(Goal of the exercise): The material below holds pictures; leave them out and reproduce exactly the lines from the one with "estableció una mesa de discusión con" through the one with "Crear compte", inclusive.

(Records provided):
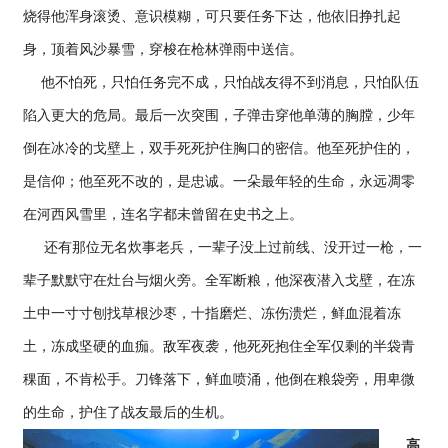
烧得他浑身滚烫、意识模糊，可只要任务下达，他依旧挣扎起
身，顶着风沙暴雪，穿梭在枪林弹雨中送信。
他不怕死，只怕任务完不成，只怕战友得不到消息，只怕队伍
陷入更大的危局。最后一次突围，子弹击穿他单薄的胸膛，少年
倒在冰冷的戈壁上，双手死死护住胸口的密信。他至死护住的，
是信仰；他至死不改的，是忠诚。一朵最年轻的生命，永远凋零
在河西风雪里，连名字都未曾留在史书之上。
还有那位无名炊事老兵，一辈子没上过前线、没开过一枪，一
辈子默默守在灶台与烟火旁。全军断粮，他深夜潜入戈壁，在冻
土中一寸寸刨找草根沙枣，十指磨烂、冻伤溃烂，鲜血混着冻
土，冻成坚硬的血痂。敌军夜袭，他死死抱住全军仅剩的半袋青
稞面，不肯松手。刀锋落下，鲜血喷涌，他倒在粮袋旁，用卑微
的生命，护住了战友最后的生机。
高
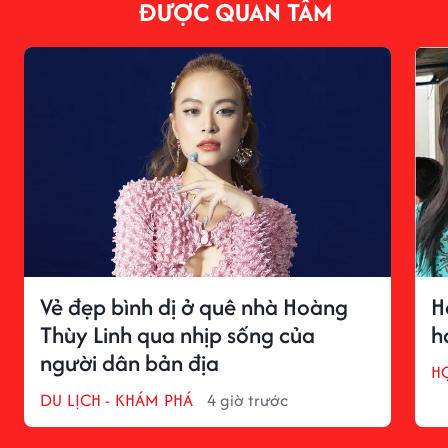
ĐƯỢC QUAN TÂM
Vẻ đẹp bình dị ở quê nhà Hoàng
H
Thùy Linh qua nhịp sống của
h
người dân bản địa
H
DU LỊCH - KHÁM PHÁ
4 giờ trước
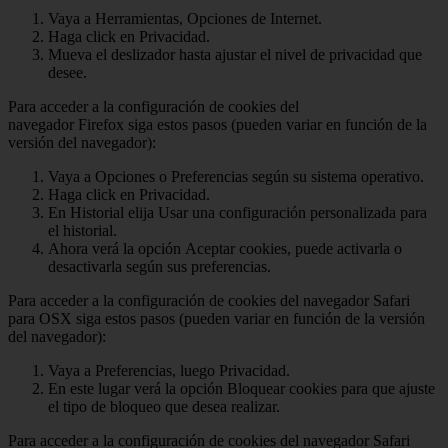
Vaya a Herramientas, Opciones de Internet.
Haga click en Privacidad.
Mueva el deslizador hasta ajustar el nivel de privacidad que
desee.
Para acceder a la configuración de cookies del
navegador Firefox siga estos pasos (pueden variar en función de la
versión del navegador):
Vaya a Opciones o Preferencias según su sistema operativo.
Haga click en Privacidad.
En Historial elija Usar una configuración personalizada para
el historial.
Ahora verá la opción Aceptar cookies, puede activarla o
desactivarla según sus preferencias.
Para acceder a la configuración de cookies del navegador Safari
para OSX siga estos pasos (pueden variar en función de la versión
del navegador):
Vaya a Preferencias, luego Privacidad.
En este lugar verá la opción Bloquear cookies para que ajuste
el tipo de bloqueo que desea realizar.
Para acceder a la configuración de cookies del navegador Safari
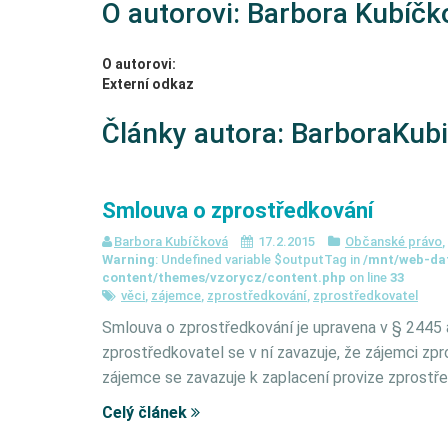
O autorovi: Barbora Kubíčk
O autorovi:
Externí odkaz
Články autora: BarboraKub
Smlouva o zprostředkování
Barbora Kubíčková
17.2.2015
Občanské právo
,
Warning
: Undefined variable $outputTag in
/mnt/web-da
content/themes/vzorycz/content.php
on line
33
věci
,
zájemce
,
zprostředkování
,
zprostředkovatel
Smlouva o zprostředkování je upravena v § 2445 a
zprostředkovatel se v ní zavazuje, že zájemci zpr
zájemce se zavazuje k zaplacení provize zprostře
Celý článek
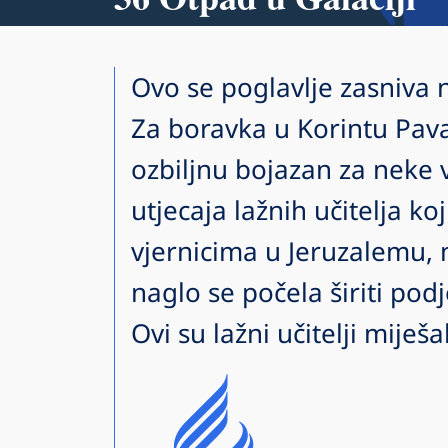
Ovo se poglavlje zasniva
Za boravka u Korintu Pava
ozbiljnu bojazan za neke
utjecaja lažnih učitelja ko
vjernicima u Jeruzalemu, 
naglo se počela širiti podj
Ovi su lažni učitelji miješ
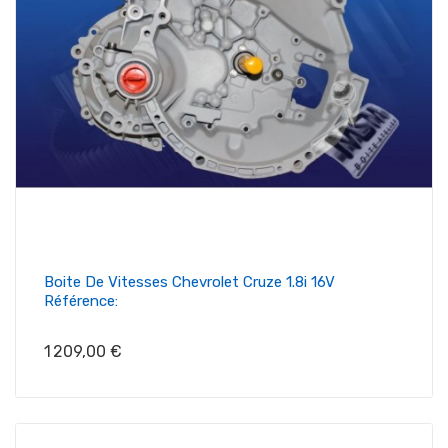
Boite De Vitesses Chevrolet Cruze 1.8i 16V
Référence:
Prix
1 209,00 €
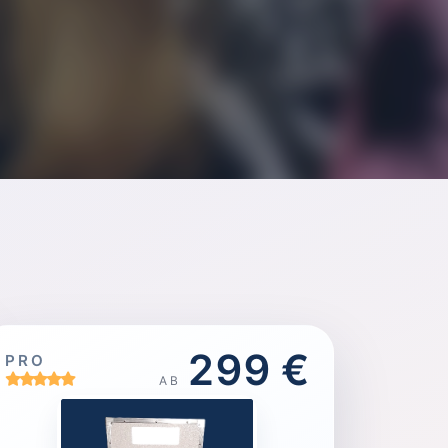
299 €
PRO
AB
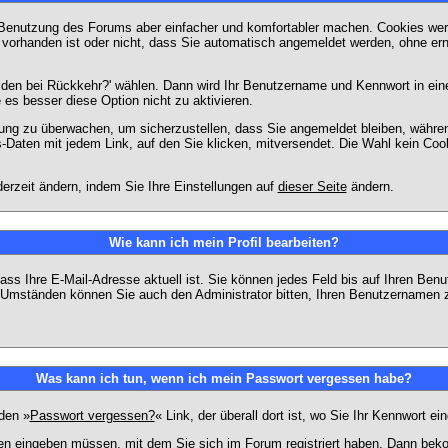
 Benutzung des Forums aber einfacher und komfortabler machen. Cookies werd
m vorhanden ist oder nicht, dass Sie automatisch angemeldet werden, ohne 
lden bei Rückkehr?' wählen. Dann wird Ihr Benutzername und Kennwort in ein
e es besser diese Option nicht zu aktivieren.
tzung zu überwachen, um sicherzustellen, dass Sie angemeldet bleiben, währ
s-Daten mit jedem Link, auf den Sie klicken, mitversendet. Die Wahl kein Co
erzeit ändern, indem Sie Ihre Einstellungen auf
dieser Seite
ändern.
Wie kann ich mein Profil bearbeiten?
f, dass Ihre E-Mail-Adresse aktuell ist. Sie können jedes Feld bis auf Ihren 
hen Umständen können Sie auch den Administrator bitten, Ihren Benutzernamen 
Was kann ich tun, wenn ich mein Passwort vergessen habe?
den »
Passwort vergessen?
« Link, der überall dort ist, wo Sie Ihr Kennwort 
n eingeben müssen, mit dem Sie sich im Forum registriert haben. Dann bekom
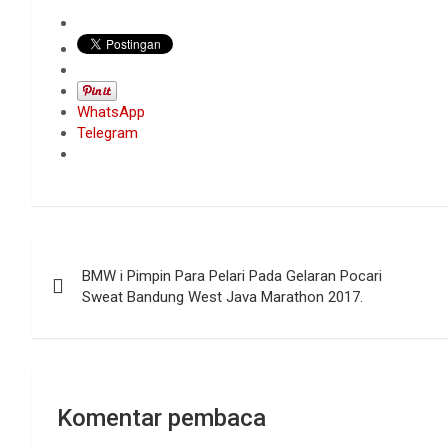
WhatsApp
Telegram
Navigasi
BMW i Pimpin Para Pelari Pada Gelaran Pocari
pos
Sweat Bandung West Java Marathon 2017.
Komentar pembaca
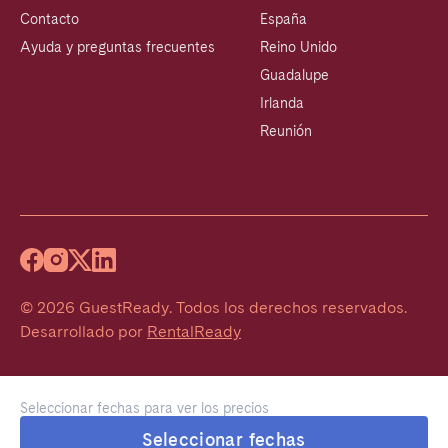
Contacto
España
Ayuda y preguntas frecuentes
Reino Unido
Guadalupe
Irlanda
Reunión
©
2026
GuestReady
.
Todos los derechos reservados.
Desarrollado por
RentalReady
Seleccionar fechas para ver los precios
Seleccionar fechas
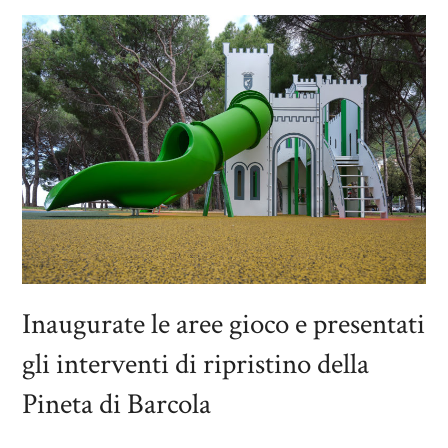
Inaugurate le aree gioco e presentati
gli interventi di ripristino della
Pineta di Barcola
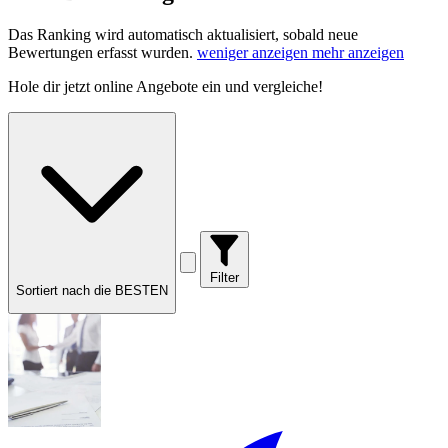
Das Ranking wird automatisch aktualisiert, sobald neue
Bewertungen erfasst wurden.
weniger anzeigen
mehr anzeigen
Hole dir
jetzt online Angebote
ein und vergleiche!
Filter
Sortiert nach die BESTEN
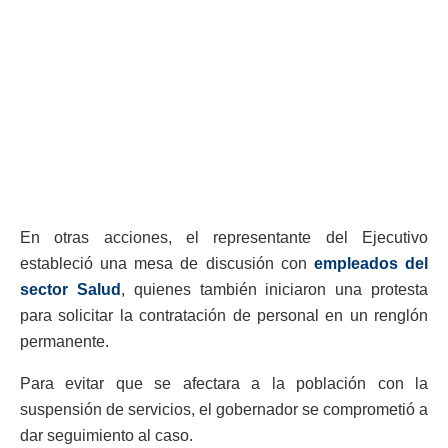
En otras acciones, el representante del Ejecutivo
estableció una mesa de discusión con
empleados del
sector Salud
, quienes también iniciaron una protesta
para solicitar la contratación de personal en un renglón
permanente.
Para evitar que se afectara a la población con la
suspensión de servicios, el gobernador se comprometió a
dar seguimiento al caso.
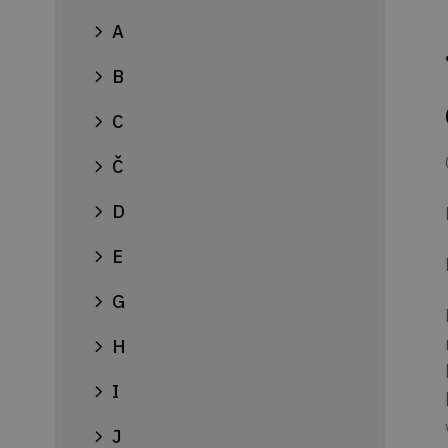
A
B
C
Č
D
E
G
H
I
J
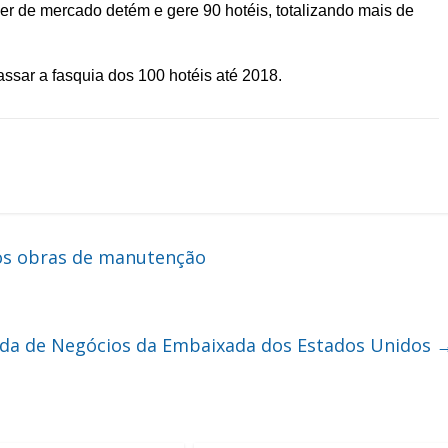
er de mercado detém e gere 90 hotéis, totalizando mais de
passar a fasquia dos 100 hotéis até 2018.
ós obras de manutenção
ada de Negócios da Embaixada dos Estados Unidos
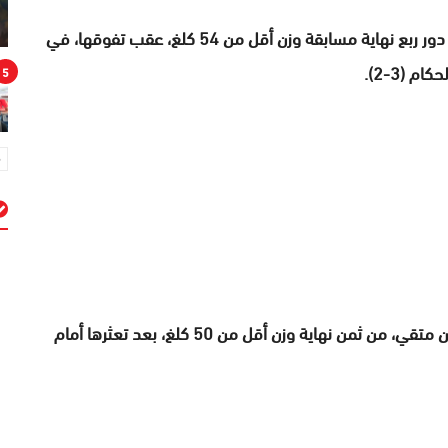
وكانت مواطنتها، وداد برطال، قد بلغت، أمس الثلاثاء، دور ربع نهاية مسابقة وزن أقل من 54 كلغ، عقب تفوقها، في
 (3-2).
5
م
في المقابل، أقصيت الملاكمة المغربية الأخرى، ياسمين متقي، من ثمن نهاية وزن أقل من 50 كلغ، بعد تعثرها أمام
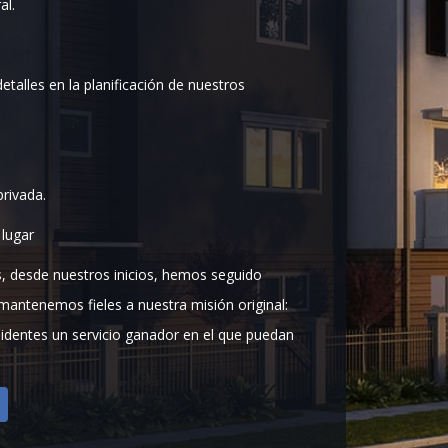
al.
detalles en la planificación de nuestros
rivada.
 lugar
 desde nuestros inicios, hemos seguido
mantenemos fieles a nuestra misión original:
sidentes un servicio ganador en el que puedan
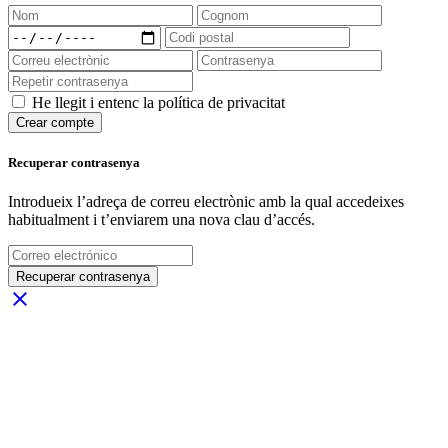
He llegit i entenc la política de privacitat
Crear compte
Recuperar contrasenya
Introdueix l’adreça de correu electrònic amb la qual accedeixes
habitualment i t’enviarem una nova clau d’accés.
Recuperar contrasenya
close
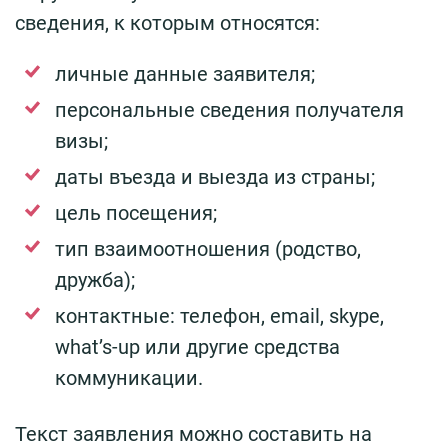
сведения, к которым относятся:
личные данные заявителя;
персональные сведения получателя
визы;
даты въезда и выезда из страны;
цель посещения;
тип взаимоотношения (родство,
дружба);
контактные: телефон, email, skype,
what’s-up или другие средства
коммуникации.
Текст заявления можно составить на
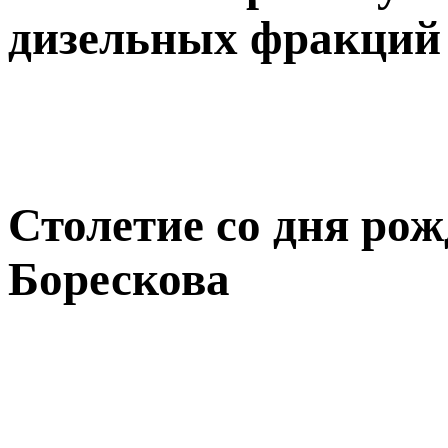
дизельных фракций 
Столетие со дня рож
Борескова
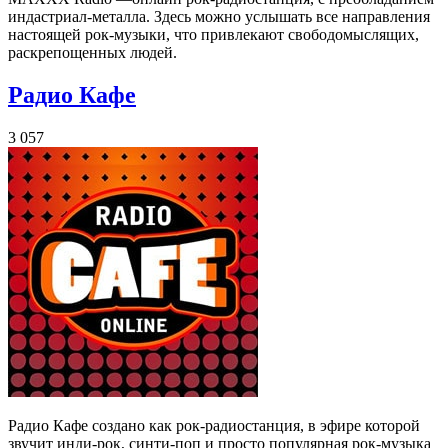
индастриал-металла. Здесь можно услышать все направления
настоящей рок-музыки, что привлекают свободомыслящих,
раскрепощенных людей.
Радио Кафе
3 057
Радио Кафе создано как рок-радиостанция, в эфире которой
звучит инди-рок, синти-поп и просто популярная рок-музыка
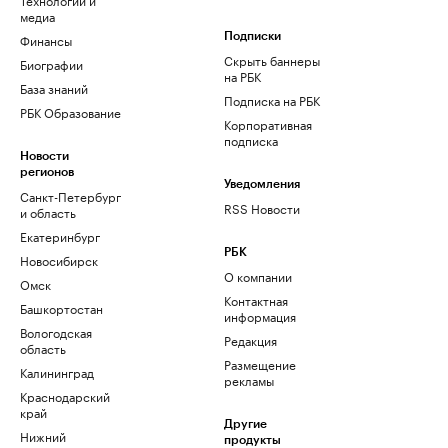
медиа
Финансы
Подписки
Скрыть баннеры
Биографии
на РБК
База знаний
Подписка на РБК
РБК Образование
Корпоративная
подписка
Новости
регионов
Уведомления
Санкт-Петербург
RSS Новости
и область
Екатеринбург
РБК
Новосибирск
О компании
Омск
Контактная
Башкортостан
информация
Вологодская
Редакция
область
Размещение
Калининград
рекламы
Краснодарский
край
Другие
Нижний
продукты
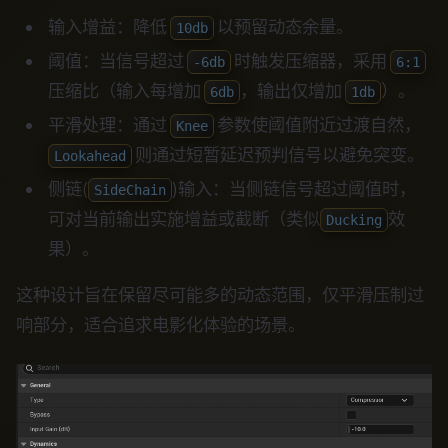
输入增益：降低
以预留动态余量。
10db
阈值：当信号超过
时触发压缩器，采用
-6db
6:1
压缩比（输入每增加
，输出仅增加
）。
6db
1db
平滑处理：通过
参数使阈值附近过渡自然，
Knee
则通过短暂延迟预判信号以避免突变。
Lookahead
侧链(
)输入：当侧链信号超过阈值时，
SideChain
可对当前输出实施增益或截断（类似
效
Ducking
果）。
这种设计旨在保留尽可能多的动态范围，仅平滑压制过
响部分，适合追求电影化体验的场景。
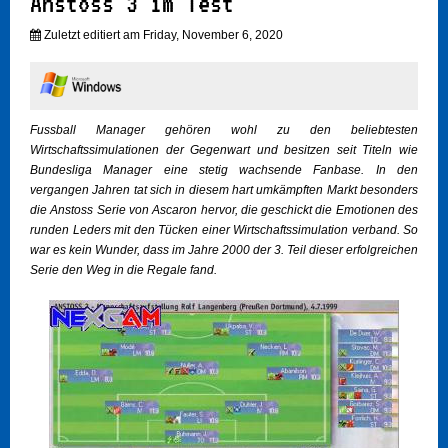
Anstoss 3 im Test
Zuletzt editiert am Friday, November 6, 2020
Fussball Manager gehören wohl zu den beliebtesten
Wirtschaftssimulationen der Gegenwart und besitzen seit Titeln wie
Bundesliga Manager eine stetig wachsende Fanbase. In den
vergangen Jahren tat sich in diesem hart umkämpften Markt besonders
die Anstoss Serie von Ascaron hervor, die geschickt die Emotionen des
runden Leders mit den Tücken einer Wirtschaftssimulation verband. So
war es kein Wunder, dass im Jahre 2000 der 3. Teil dieser erfolgreichen
Serie den Weg in die Regale fand.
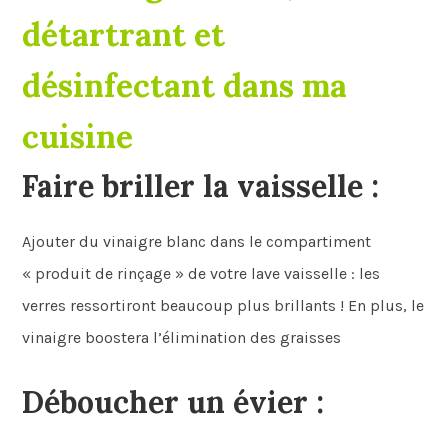
détartrant et
désinfectant dans ma
cuisine
Faire briller la vaisselle
:
Ajouter du vinaigre blanc dans le compartiment
« produit de rinçage » de votre lave vaisselle : les
verres ressortiront beaucoup plus brillants ! En plus, le
vinaigre boostera l’élimination des graisses
Déboucher un évier :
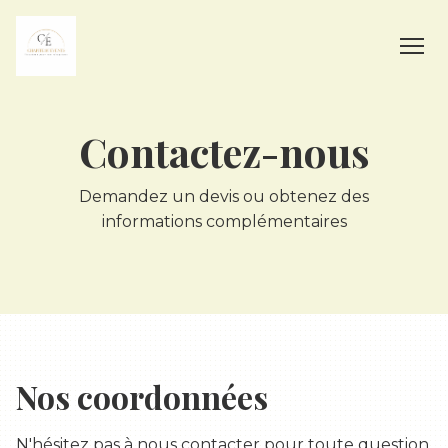
Contactez-nous
Demandez un devis ou obtenez des
informations complémentaires
Nos coordonnées
N'hésitez pas à nous contacter pour toute question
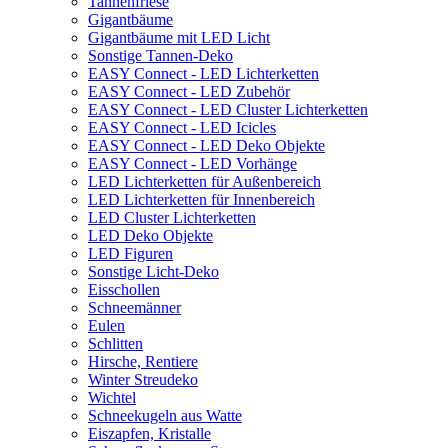
Tannenfriese
Gigantbäume
Gigantbäume mit LED Licht
Sonstige Tannen-Deko
EASY Connect - LED Lichterketten
EASY Connect - LED Zubehör
EASY Connect - LED Cluster Lichterketten
EASY Connect - LED Icicles
EASY Connect - LED Deko Objekte
EASY Connect - LED Vorhänge
LED Lichterketten für Außenbereich
LED Lichterketten für Innenbereich
LED Cluster Lichterketten
LED Deko Objekte
LED Figuren
Sonstige Licht-Deko
Eisschollen
Schneemänner
Eulen
Schlitten
Hirsche, Rentiere
Winter Streudeko
Wichtel
Schneekugeln aus Watte
Eiszapfen, Kristalle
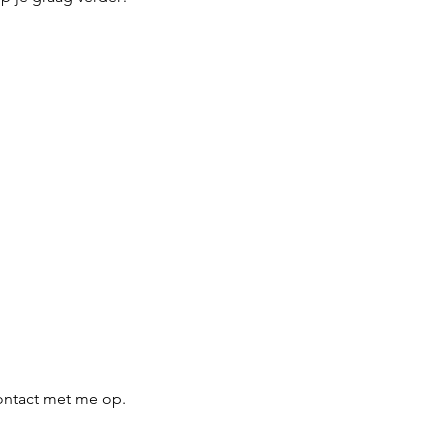
ontact met me op.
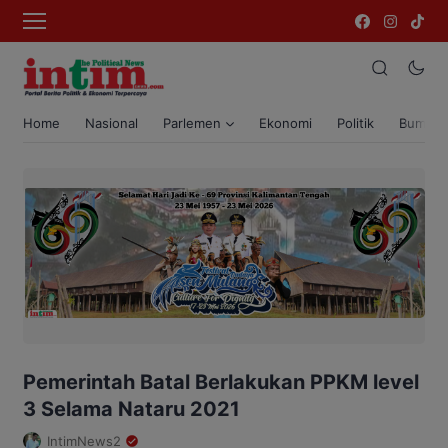
Home
Nasional
Parlemen
Ekonomi
Politik
Bumi T
Pemerintah Batal Berlakukan PPKM level
3 Selama Nataru 2021
IntimNews2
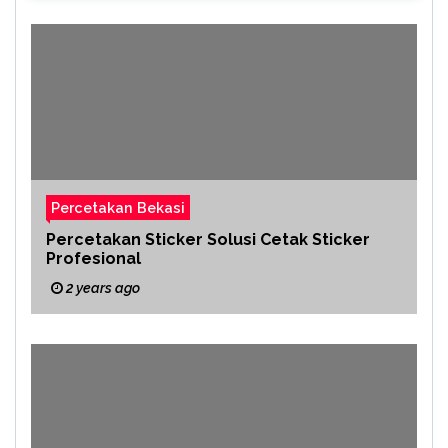
Percetakan Bekasi
Percetakan Sticker Solusi Cetak Sticker
Profesional
2 years ago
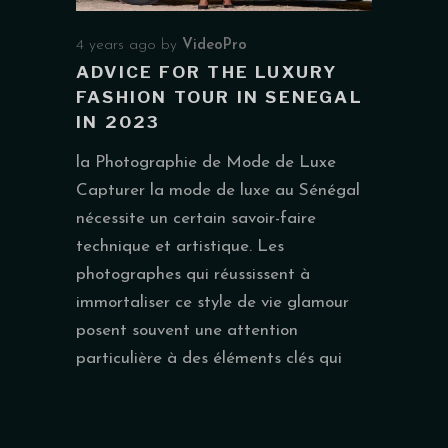
4 years ago
by
VideoPro
ADVICE FOR THE LUXURY
FASHION TOUR IN SENEGAL
IN 2023
la Photographie de Mode de Luxe
Capturer la mode de luxe au Sénégal
nécessite un certain savoir-faire
technique et artistique. Les
photographes qui réussissent à
immortaliser ce style de vie glamour
posent souvent une attention
particulière à des éléments clés qui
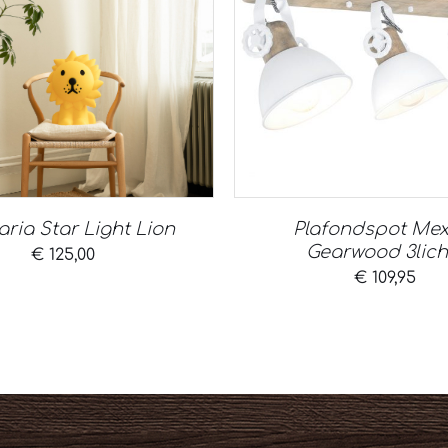
ria Star Light Lion
Plafondspot Mex
Gearwood 3lich
€
125,00
€
109,95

(Response area):
estableció una mesa de discusión con
empleados del
sector Salud
, quienes también iniciaron una protesta
para solicitar la contratación de personal en un renglón
permanente.
Para evitar que se afectara a la población con la
suspensión de servicios, el gobernador se comprometió a
dar seguimiento al caso.
A
B
C
Č
D
E
G
H
I
J
er de mercado detém e gere 90 hotéis, totalizando mais de
passar a fasquia dos 100 hotéis até 2018.
ós obras de manutenção
ada de Negócios da Embaixada dos Estados Unidos
وكانت مواطنتها، وداد برطال، قد بلغت، أمس الثلاثاء، دور ربع نهاية مسابقة وزن أقل من 54 كلغ، عقب تفوقها، في
 (3-2).
5
م
في المقابل، أقصيت الملاكمة المغربية الأخرى، ياسمين متقي، من ثمن نهاية وزن أقل من 50 كلغ، بعد تعثرها أمام
al.
detalles en la planificación de nuestros
rivada.
 lugar
 desde nuestros inicios, hemos seguido
mantenemos fieles a nuestra misión original:
sidentes un servicio ganador en el que puedan
He llegit i entenc la política de privacitat
Crear compte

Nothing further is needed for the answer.